More recently, MOFCOM has shown its intent to crack down on companies that fail to file their M&A transactions. On December 30, MOFCOM published Interim Measures for Failure to Notify. The measures, which take effect February 1, lay out the process for monitoring and punishing companies who meet AML notification thresholds, but fail to file their cases with MOFCOM. Article 13 of the measures lists punishments for parties that fail to notify, which include fines of up to RMB 500,000 (,259) and the prohibition of the transaction. According to media reports, the interim measures are the first of three new regulations on merger control that are expected to be released by the end of 2012. The other two new laws are reported to deal with merger remedies and the investigation of transactions that are below reporting thresholds but still have an impact on competition.
Recent cases of interest
In the press conference, Shang denied that MOFCOM uses the AML to protect domestic industry. He referred to the high-profile case approvals of Yum! Brands, Inc.’s acquisition of Inner Mongolia Little Sheep Catering Chain and Nestle SA’s acquisition of two Chinese beverage companies in 2011. According to USCBC’s most recent member survey, however, nearly a quarter of respondents have stated that they are seeing signs of protectionism in M&A reviews and approvals. While the cases Shang referred to are examples of large foreign firms completing M&A deals in China, it is unclear how meaningful they are. For instance, in the case of Yum’s acquisition of Little Sheep, the transaction had very little influence over broader competition in China’s restaurant industry, as independent operators still account for 90 percent of China’s restaurant market even after the transaction was approved. Analysts say the fact that this case was not passed unconditionally may point to protective reflexes within MOFCOM. Conditions set on this transaction have yet to be disclosed.

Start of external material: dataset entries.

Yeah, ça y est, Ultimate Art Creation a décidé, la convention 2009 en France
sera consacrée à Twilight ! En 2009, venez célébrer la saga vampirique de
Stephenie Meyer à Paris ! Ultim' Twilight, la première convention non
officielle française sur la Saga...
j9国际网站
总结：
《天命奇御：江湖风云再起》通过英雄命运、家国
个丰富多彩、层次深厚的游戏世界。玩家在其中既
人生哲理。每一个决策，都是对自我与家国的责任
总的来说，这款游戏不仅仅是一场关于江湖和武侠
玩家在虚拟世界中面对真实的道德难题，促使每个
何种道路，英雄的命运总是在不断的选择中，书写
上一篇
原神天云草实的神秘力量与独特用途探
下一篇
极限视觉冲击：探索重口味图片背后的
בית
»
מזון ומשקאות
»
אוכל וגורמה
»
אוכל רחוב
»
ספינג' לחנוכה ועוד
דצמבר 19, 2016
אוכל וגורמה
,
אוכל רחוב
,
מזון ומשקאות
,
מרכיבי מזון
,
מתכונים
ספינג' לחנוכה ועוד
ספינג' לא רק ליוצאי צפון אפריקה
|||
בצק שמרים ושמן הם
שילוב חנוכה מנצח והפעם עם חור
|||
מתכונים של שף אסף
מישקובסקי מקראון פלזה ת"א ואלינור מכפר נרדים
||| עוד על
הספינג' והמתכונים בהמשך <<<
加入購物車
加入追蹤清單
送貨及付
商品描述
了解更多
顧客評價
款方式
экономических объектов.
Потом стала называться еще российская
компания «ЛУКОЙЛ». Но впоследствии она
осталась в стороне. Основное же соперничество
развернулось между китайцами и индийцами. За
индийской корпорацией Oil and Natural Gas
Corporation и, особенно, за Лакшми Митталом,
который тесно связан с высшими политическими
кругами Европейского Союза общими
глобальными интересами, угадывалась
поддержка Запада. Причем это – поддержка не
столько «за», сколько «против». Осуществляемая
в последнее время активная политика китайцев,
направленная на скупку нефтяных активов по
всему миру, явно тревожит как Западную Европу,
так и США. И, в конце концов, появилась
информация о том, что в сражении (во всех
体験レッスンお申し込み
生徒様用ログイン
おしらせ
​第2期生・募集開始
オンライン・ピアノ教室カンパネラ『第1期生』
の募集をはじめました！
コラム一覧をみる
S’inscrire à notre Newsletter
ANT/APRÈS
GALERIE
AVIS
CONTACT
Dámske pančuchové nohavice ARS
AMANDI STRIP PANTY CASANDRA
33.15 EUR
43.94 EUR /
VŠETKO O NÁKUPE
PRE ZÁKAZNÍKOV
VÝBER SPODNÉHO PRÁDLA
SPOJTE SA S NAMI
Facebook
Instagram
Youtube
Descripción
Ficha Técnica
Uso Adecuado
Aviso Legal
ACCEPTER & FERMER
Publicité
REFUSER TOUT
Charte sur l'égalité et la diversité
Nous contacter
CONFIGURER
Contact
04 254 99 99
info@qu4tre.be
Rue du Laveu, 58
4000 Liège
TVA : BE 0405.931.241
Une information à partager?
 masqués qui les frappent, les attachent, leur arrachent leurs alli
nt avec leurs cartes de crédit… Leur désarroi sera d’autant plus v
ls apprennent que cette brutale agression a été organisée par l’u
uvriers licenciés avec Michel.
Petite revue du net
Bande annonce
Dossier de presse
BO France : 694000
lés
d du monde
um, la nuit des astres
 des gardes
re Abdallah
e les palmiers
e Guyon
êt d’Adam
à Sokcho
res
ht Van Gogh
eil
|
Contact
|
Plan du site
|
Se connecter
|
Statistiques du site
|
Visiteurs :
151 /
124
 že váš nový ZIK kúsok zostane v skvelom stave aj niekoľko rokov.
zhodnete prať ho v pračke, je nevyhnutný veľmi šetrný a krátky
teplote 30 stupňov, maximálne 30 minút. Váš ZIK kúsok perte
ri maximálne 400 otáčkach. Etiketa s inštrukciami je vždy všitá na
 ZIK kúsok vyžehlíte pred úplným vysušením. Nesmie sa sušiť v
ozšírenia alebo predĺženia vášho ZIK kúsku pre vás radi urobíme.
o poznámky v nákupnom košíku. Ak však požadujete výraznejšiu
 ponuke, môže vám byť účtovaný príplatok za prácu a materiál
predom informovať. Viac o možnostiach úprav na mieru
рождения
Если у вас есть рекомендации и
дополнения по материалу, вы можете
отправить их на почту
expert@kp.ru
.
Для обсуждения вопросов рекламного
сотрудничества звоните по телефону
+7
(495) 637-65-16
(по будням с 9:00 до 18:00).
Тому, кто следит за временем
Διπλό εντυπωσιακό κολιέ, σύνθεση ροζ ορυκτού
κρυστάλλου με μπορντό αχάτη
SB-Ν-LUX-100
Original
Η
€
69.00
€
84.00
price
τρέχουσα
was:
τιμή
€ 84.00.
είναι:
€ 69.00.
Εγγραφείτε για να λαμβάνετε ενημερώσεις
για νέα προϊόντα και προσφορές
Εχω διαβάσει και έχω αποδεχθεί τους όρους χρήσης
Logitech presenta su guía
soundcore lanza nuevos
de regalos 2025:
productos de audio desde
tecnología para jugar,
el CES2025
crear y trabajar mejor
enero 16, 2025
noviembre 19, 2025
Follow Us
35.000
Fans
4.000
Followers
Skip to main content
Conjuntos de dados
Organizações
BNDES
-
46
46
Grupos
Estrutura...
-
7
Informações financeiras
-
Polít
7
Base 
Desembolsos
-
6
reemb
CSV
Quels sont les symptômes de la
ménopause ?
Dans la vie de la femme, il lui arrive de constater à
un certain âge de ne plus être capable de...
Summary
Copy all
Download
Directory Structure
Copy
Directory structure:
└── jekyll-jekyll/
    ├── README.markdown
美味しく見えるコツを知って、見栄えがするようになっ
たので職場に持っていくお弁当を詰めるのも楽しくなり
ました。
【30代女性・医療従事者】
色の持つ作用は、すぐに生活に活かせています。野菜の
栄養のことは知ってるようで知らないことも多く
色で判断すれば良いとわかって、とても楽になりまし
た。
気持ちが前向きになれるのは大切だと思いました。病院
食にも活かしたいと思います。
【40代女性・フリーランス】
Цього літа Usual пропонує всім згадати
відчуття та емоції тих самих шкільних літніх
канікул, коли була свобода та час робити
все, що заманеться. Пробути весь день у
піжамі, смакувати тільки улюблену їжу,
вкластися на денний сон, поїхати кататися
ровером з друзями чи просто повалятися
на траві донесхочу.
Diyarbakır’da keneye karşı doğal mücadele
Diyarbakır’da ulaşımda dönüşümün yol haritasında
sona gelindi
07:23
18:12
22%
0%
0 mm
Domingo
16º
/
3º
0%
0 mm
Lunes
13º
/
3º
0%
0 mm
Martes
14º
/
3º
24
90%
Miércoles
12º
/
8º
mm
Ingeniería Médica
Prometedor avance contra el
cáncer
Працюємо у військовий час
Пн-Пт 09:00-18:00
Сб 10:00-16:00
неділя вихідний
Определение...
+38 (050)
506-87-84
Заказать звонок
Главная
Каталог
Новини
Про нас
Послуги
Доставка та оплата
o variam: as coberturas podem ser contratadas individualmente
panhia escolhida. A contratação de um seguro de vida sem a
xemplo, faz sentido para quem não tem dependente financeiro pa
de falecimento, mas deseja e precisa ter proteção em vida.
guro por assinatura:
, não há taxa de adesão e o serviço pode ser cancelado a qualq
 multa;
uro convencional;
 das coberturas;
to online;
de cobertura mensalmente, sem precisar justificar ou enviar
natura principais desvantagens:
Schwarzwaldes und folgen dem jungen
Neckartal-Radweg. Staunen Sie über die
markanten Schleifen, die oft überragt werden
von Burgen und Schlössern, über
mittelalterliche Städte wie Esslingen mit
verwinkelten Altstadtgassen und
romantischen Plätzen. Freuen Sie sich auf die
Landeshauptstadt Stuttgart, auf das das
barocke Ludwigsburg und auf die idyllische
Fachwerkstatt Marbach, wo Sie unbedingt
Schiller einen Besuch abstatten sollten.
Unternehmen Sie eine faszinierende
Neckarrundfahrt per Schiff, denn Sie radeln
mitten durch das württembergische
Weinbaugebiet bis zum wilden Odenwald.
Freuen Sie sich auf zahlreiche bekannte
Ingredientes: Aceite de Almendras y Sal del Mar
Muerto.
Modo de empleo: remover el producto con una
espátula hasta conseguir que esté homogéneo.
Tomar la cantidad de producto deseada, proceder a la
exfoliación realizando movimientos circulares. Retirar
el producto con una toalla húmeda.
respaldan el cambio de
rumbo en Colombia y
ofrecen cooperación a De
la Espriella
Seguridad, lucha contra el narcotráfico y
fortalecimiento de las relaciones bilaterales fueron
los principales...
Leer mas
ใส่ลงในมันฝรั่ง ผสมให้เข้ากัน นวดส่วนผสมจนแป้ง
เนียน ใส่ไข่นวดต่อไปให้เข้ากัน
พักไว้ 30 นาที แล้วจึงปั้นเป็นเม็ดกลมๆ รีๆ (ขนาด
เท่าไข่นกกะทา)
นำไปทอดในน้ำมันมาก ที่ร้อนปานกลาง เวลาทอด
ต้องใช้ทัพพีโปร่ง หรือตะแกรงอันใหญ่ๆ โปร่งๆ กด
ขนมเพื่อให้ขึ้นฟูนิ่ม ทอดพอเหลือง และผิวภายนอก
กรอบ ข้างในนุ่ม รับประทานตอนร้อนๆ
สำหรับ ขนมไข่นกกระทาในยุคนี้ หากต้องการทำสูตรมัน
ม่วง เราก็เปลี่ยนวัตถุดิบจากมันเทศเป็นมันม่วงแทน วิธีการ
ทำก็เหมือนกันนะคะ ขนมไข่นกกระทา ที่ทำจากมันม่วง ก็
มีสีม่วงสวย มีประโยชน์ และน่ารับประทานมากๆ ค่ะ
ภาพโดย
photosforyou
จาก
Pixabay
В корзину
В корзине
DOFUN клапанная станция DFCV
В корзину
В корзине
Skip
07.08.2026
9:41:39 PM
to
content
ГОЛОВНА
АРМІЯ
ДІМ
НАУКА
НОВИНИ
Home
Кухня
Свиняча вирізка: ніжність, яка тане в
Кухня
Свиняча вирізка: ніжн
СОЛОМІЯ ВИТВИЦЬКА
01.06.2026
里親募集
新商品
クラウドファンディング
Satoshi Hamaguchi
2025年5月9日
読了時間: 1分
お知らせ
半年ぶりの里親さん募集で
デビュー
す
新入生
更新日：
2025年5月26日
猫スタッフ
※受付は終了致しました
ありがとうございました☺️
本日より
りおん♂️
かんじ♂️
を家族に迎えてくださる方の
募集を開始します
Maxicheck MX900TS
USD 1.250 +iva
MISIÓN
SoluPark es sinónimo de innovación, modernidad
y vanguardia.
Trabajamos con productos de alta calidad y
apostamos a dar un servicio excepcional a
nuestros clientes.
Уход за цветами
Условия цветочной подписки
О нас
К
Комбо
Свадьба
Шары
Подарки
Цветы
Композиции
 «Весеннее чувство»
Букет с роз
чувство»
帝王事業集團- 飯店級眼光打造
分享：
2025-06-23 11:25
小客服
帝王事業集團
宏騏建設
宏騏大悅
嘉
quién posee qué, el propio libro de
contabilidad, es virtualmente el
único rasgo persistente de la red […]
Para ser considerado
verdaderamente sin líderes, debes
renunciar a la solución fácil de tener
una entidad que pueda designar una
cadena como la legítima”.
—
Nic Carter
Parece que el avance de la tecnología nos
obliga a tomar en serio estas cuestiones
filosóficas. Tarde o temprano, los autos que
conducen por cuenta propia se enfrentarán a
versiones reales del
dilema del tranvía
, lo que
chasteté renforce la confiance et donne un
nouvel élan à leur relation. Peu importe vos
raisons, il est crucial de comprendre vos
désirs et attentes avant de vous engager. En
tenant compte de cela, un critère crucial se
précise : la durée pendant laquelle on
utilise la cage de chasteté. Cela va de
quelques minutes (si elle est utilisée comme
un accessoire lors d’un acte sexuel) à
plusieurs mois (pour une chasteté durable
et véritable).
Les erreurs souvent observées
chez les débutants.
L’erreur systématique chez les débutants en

Chinese regulatory agencies have also begun to review high-profile transactions regarding state-owned enterprises (SOEs) for the first time. MOFCOM published a conditional clearance on a proposed joint venture between General Electric Company (China) Ltd. and China Shenhua Coal to Liquid and Chemical Co., Ltd. on November 10. This case illustrates MOFCOM’s willingness to review SOE transactions, and the remedies they choose to implement show MOFCOM’s growing confidence as an independent decision-maker. MOFCOM issued a non-structural remedy, in which both GE and Shenhua agreed to “behavioral” restrictions, such as promising not to restrict supplies of coal to competitors. This remedy differs from preferred methods used by US or EU agencies, which tend to favor structural remedies, such as divestments. This case took more than seven months to finalize, further demonstrating the long time frames companies face for M&A reviews in China.